A oportunidade está justamente em aproximar essas duas realidades. O aproveitamento dos resíduos para a produção de biogás e biometano permite enfrentar problemas que vão da segurança energética à competitividade do agronegócio, passando pelo transporte, pela indústria e pela descarbonização.
No transporte pesado, a construção de corredores logísticos e o estímulo ao uso do biometano podem viabilizar 40 mil caminhões e 16 mil ônibus movidos a gás renovável até 2035. É uma alternativa produzida no país para um segmento ainda fortemente dependente do diesel, com potencial para reduzir emissões e a exposição brasileira às oscilações do mercado internacional de combustíveis.

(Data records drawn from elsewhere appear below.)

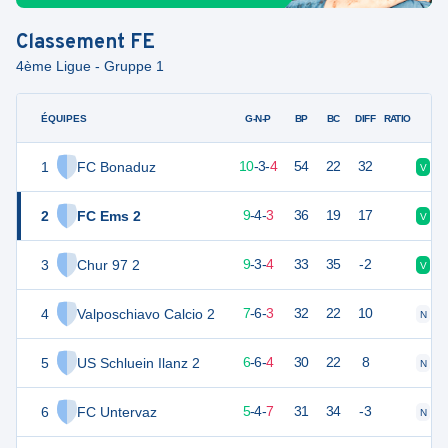
Classement
FE
4ème Ligue - Gruppe 1
ÉQUIPES
PTS
JO
G-N-P
BP
BC
DIFF
RATIO
1
FC Bonaduz
33
17
10
-
3
-
4
54
22
32
V
D
2
FC Ems 2
31
16
9
-
4
-
3
36
19
17
V
V
3
Chur 97 2
30
16
9
-
3
-
4
33
35
-2
V
V
4
Valposchiavo Calcio 2
27
16
7
-
6
-
3
32
22
10
N
N
5
US Schluein Ilanz 2
24
16
6
-
6
-
4
30
22
8
N
V
6
FC Untervaz
19
16
5
-
4
-
7
31
34
-3
N
V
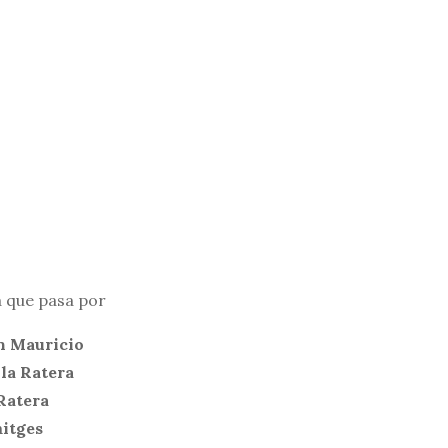
a que pasa por
n Mauricio
la Ratera
Ratera
itges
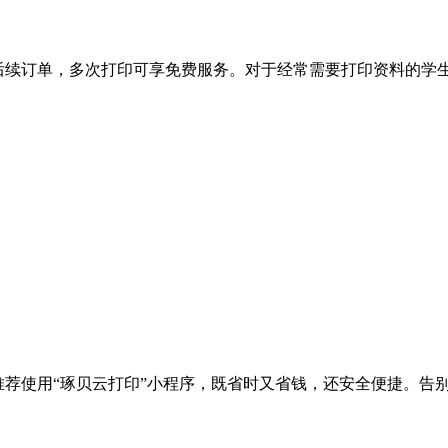
后续订单，多次打印可享免费服务。对于经常需要打印资料的学
荐使用“琢贝云打印”小程序，既省时又省钱，还安全便捷。告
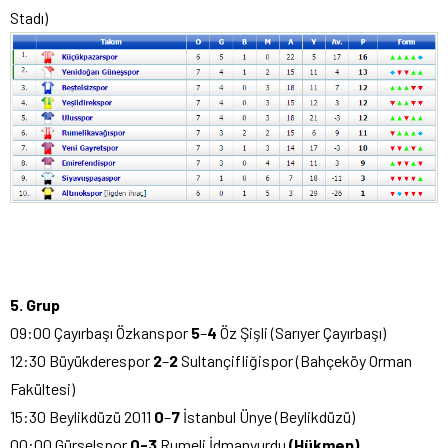
Stadı)
5. Grup
09:00 Çayırbaşı Özkanspor
5
–
4
Öz Şişli (Sarıyer Çayırbaşı)
12:30 Büyükderespor
2
–
2
Sultançifliğispor (Bahçeköy Orman
Fakültesi)
15:30 Beylikdüzü 2011
0
–
7
İstanbul Ünye (Beylikdüzü)
00:00 Gürselspor
0-3
Rumeli İdmanyurdu
(Hükmen)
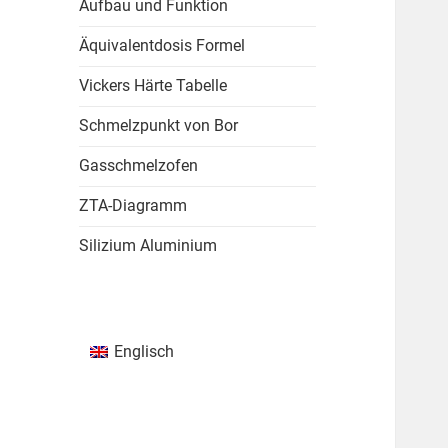
Aufbau und Funktion
Äquivalentdosis Formel
Vickers Härte Tabelle
Schmelzpunkt von Bor
Gasschmelzofen
ZTA-Diagramm
Silizium Aluminium
Englisch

No sistema elétrico, o biogás oferece uma contribuição diferente e igualmente estratégica. Sua geração pode ser acionada de acordo com a necessidade do sistema, oferecendo energia firme e renovável em um momento de forte expansão das fontes solar e eólica. Reconhecer esse atributo em mecanismos como os leilões de reserva de capacidade significa valorizar não apenas a energia produzida, mas o serviço que essa fonte pode prestar ao sistema elétrico.

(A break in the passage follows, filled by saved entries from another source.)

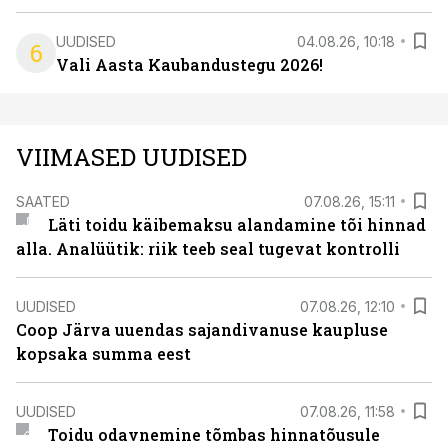
UUDISED
04.08.26, 10:18
6
Vali Aasta Kaubandustegu 2026!
VIIMASED UUDISED
SAATED
07.08.26, 15:11
Läti toidu käibemaksu alandamine tõi hinnad
alla. Analüütik: riik teeb seal tugevat kontrolli
UUDISED
07.08.26, 12:10
Coop Järva uuendas sajandivanuse kaupluse
kopsaka summa eest
UUDISED
07.08.26, 11:58
Toidu odavnemine tõmbas hinnatõusule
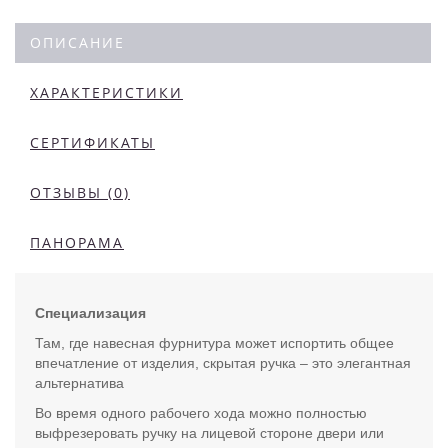
ОПИСАНИЕ
ХАРАКТЕРИСТИКИ
СЕРТИФИКАТЫ
ОТЗЫВЫ (0)
ПАНОРАМА
Специализация
Там, где навесная фурнитура может испортить общее
впечатление от изделия, скрытая ручка – это элегантная
альтернатива
Во время одного рабочего хода можно полностью
выфрезеровать ручку на лицевой стороне двери или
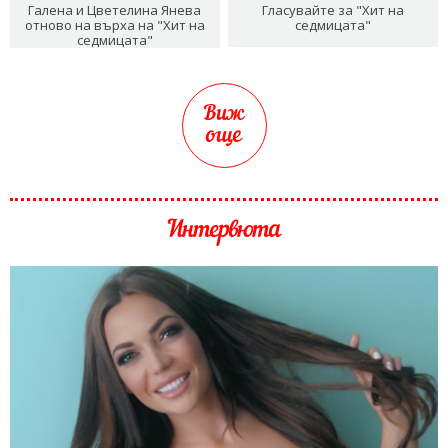
Галена и Цветелина Янева
Гласувайте за "Хит на
отново на върха на "Хит на
седмицата"
седмицата"
Виж
още
Интервюта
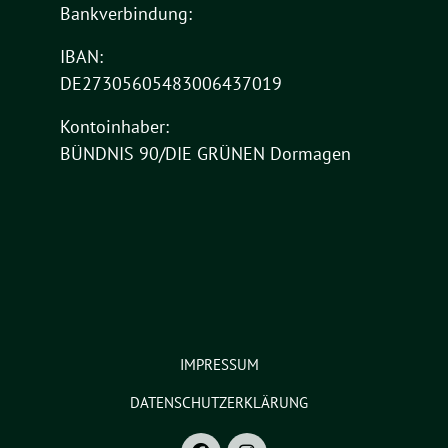
Bankverbindung:
IBAN:
DE27305605483006437019
Kontoinhaber:
BÜNDNIS 90/DIE GRÜNEN Dormagen
IMPRESSUM
DATENSCHUTZERKLÄRUNG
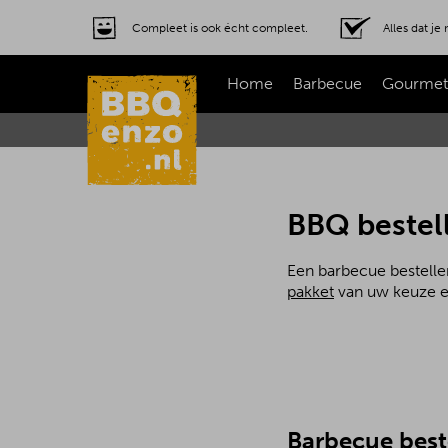
Compleet is ook écht compleet.
Alles dat j
Home
Barbecue
Gourmet
BBQ bestell
Een barbecue bestellen
pakket
van uw keuze en 
Barbecue best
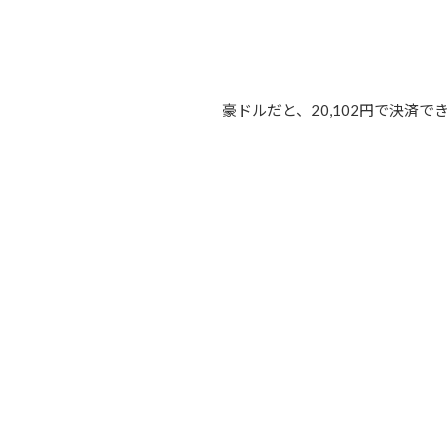
豪ドルだと、20,102円で決済で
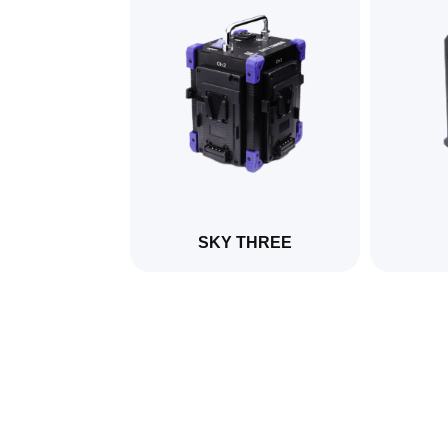
SKY THREE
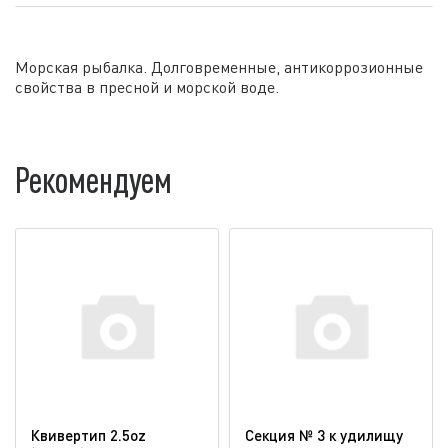
Морская рыбалка. Долговременные, антикоррозионные
свойства в пресной и морской воде.
Рекомендуем
Квивертип 2.5oz
Секция № 3 к удилищу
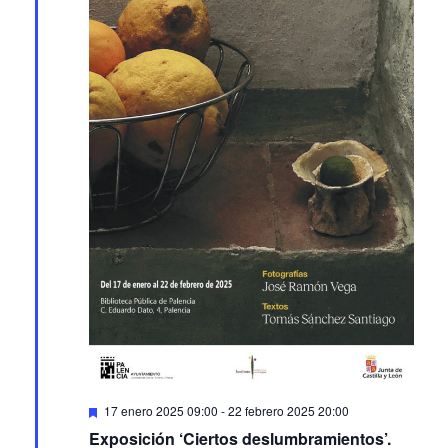
Featured
17 enero 2025 09:00
-
22 febrero 2025 20:00
Exposición ‘Ciertos deslumbramientos’.
Palencia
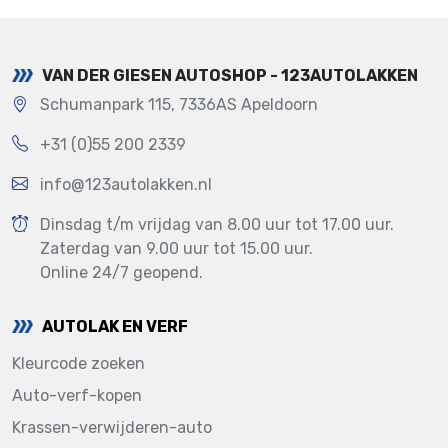
VAN DER GIESEN AUTOSHOP - 123AUTOLAKKEN
Schumanpark 115, 7336AS Apeldoorn
+31 (0)55 200 2339
info@123autolakken.nl
Dinsdag t/m vrijdag van 8.00 uur tot 17.00 uur.
Zaterdag van 9.00 uur tot 15.00 uur.
Online 24/7 geopend.
AUTOLAK EN VERF
Kleurcode zoeken
Auto-verf-kopen
Krassen-verwijderen-auto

No campo, a produção de biogás traz ainda um benefício que vai além da energia. O digestato resultante do processo pode ser aproveitado como biofertilizante, devolvendo nutrientes ao solo e ampliando o valor econômico dos resíduos agropecuários. Com a estruturação de um Plano Nacional de Valorização do Digestato, o Brasil pode chegar a 52 milhões de toneladas anuais de biofertilizantes, fortalecendo uma lógica de produção mais circular e reduzindo a necessidade de insumos minerais.
Há também uma fronteira que começa a se abrir para produtos de maior valor agregado. O biometano pode ser transformado em Bio-GNL, enquanto o CO₂ biogênico recuperado no processo pode se tornar matéria-prima para a produção de combustíveis sintéticos destinados a setores de difícil descarbonização, como a aviação e a navegação. Assim, uma cadeia que começa no tratamento de resíduos pode alcançar mercados cada vez mais sofisticados da transição energética.
Transformar essas possibilidades em escala exige, porém, um ambiente capaz de dar previsibilidade aos investimentos. Isso passa por uma governança nacional para a cadeia, pela ampliação da fungibilidade do Certificado de Garantia de Origem do Biometano (CGOB), pelo adequado tratamento tributário e por instrumentos de blended finance capazes de mobilizar capital privado. A Lei do Combustível do Futuro e a operacionalização do mercado de CGOB já criaram bases importantes para esse avanço.
É essa visão integrada que orienta o Plano para o Desenvolvimento dos Setores de Biogás e Biometano. Se suas ações forem implementadas de forma coordenada até 2035, o setor poderá mobilizar R$ 216 bilhões em investimentos privados, criar 251 mil empregos diretos, gerar R$ 57 bilhões por ano em receitas e economizar R$ 42 bilhões em importações. O impacto climático também é expressivo: até 230 milhões de toneladas de CO₂ poderão deixar de ser emitidas anualmente, o equivalente a cerca de 10% das emissões brutas do país.
Mais do que uma agenda setorial, esses números revelam uma escolha de desenvolvimento. O Brasil já dispõe da matéria-prima, da tecnologia e de um mercado em expansão. Precisa agora criar as condições para que esses elementos funcionem de forma articulada e em escala.
O que hoje termina como resíduo pode voltar à economia como energia, combustível, biofertilizante e matéria-prima para novos produtos. É esse ciclo que o país tem a oportunidade de completar — transformando um passivo em mais segurança energética, competitividade e desenvolvimento.